All that to say, The Game has a lot of information that enhances what we remember during his tenure as commissioner. A companion book that may be interesting to read before this is Marvin Miller's A Whole Different Ballgame to set sort of a precedent to the salaries and times that Selig oversaw.

Mr. Pessah hits this one out of the park with his fine reporting on a subject that many would not be able to so deftly write about.

The Best Team Money Can Buy, Molly Knight

Put aside Molly Knight's huge crush on Los Angeles Dodgers' pitcher Clayton Kershaw for a bit while you read this, and you'll see the bigger picture on how the team became an annual playoff contender. Knight spent the 2013 season with the team and provides the behind-the-scenes looks that baseball fans crave.

She writes of the personalities of that team. Zach Greinke and his anxieties and medications, Yasiel Puig and his ups and downs during the season, Kershaw's contract workings, Shawn Kemp and Andre Ethier both tangling for outfield positions and the Dodgers' 42-8 run that took them from last in the National League West to first place.

I got to go to Game 2 of the 2013 NLCS when the Dodgers played in St.

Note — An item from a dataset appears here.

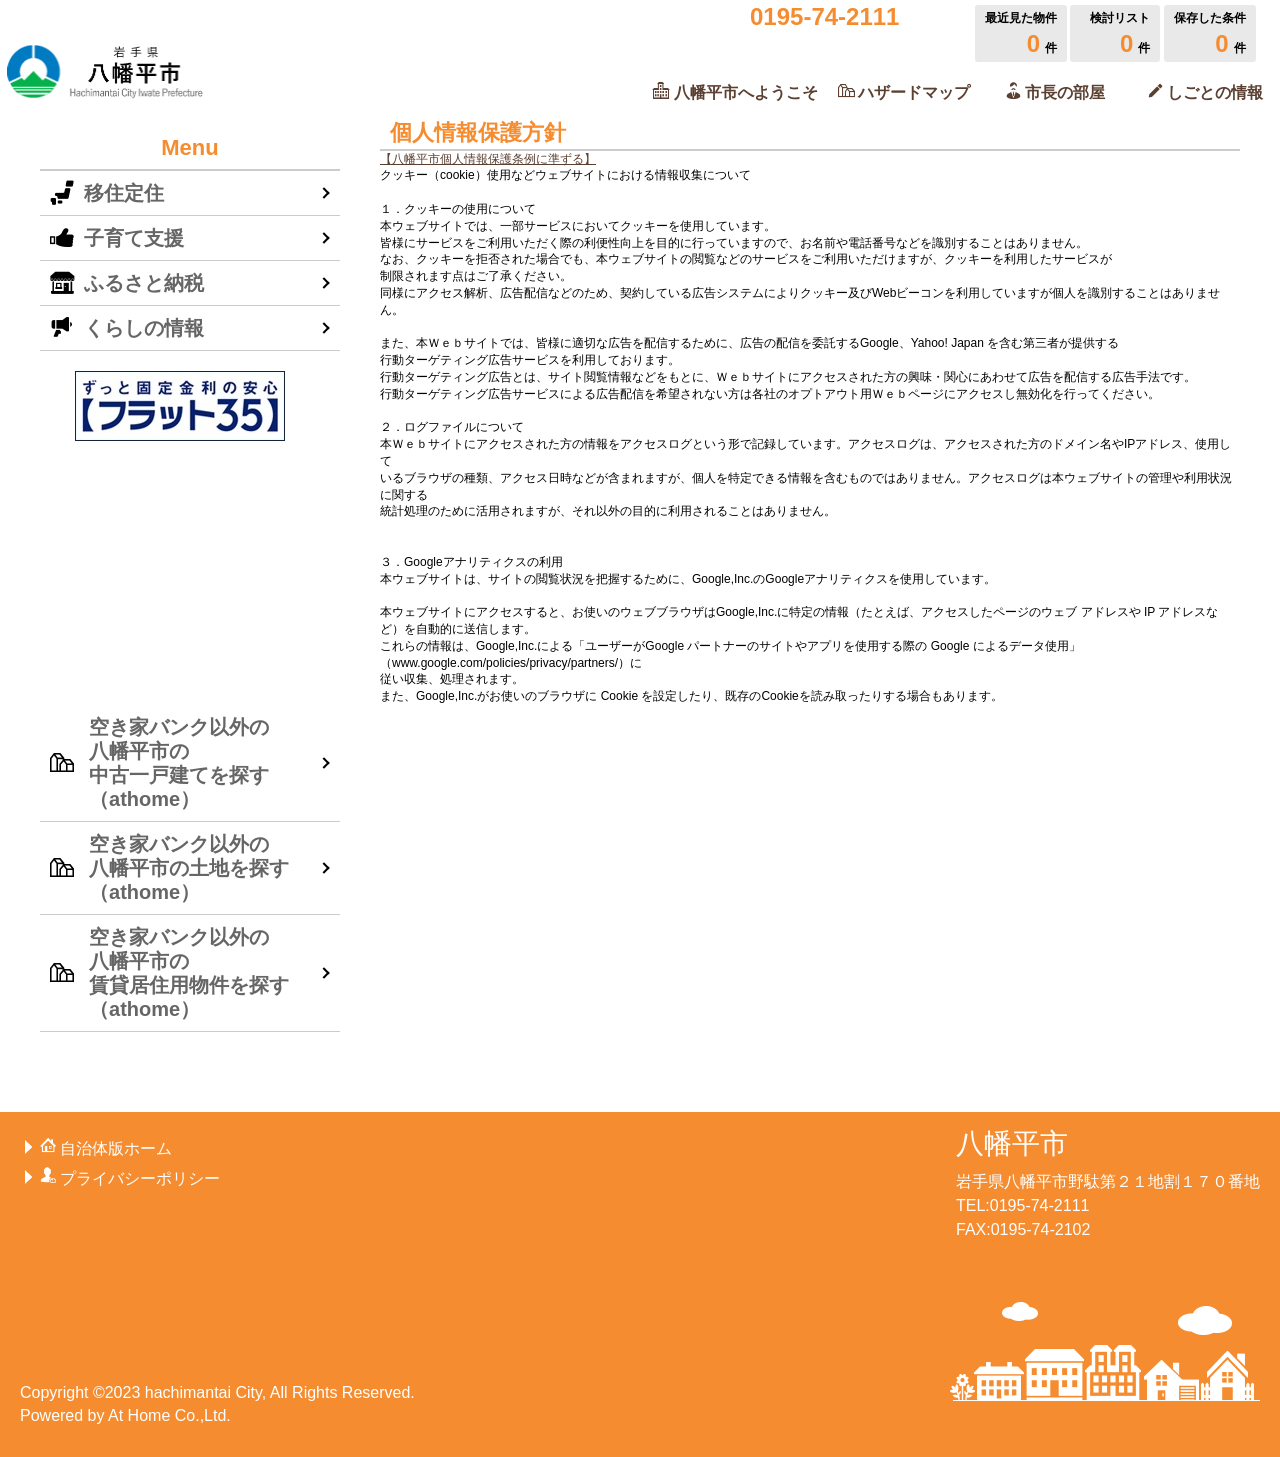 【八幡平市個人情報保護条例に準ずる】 (488, 159)
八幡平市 (1012, 1143)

Louis. Puig struck out four times and the Cardinals' fans razzed him. I saw him angrily slam his bat down and head to the dugout, but I didn't realize until reading Knight's recount of it that Puig broke down into tears of frustration and shame. It's little nuggets like that that carry this book along.

Knight also uncovers the insanity that was the Frank McCourt ownership of the Dodgers at the beginning of the book and the divorce settlement that wracked the team. It reads as a soap opera that's really hard to believe.

Sullen players, egos, big bankrolls, playoff baseball. It's all in this book. Whether you like the Dodgers or not, Knight's book is an interesting read to see how a team is formed.

These are just three books. There are plenty of others out there as well.. Hopefully, they'll help carry you through the winter months and into spring before the next season starts.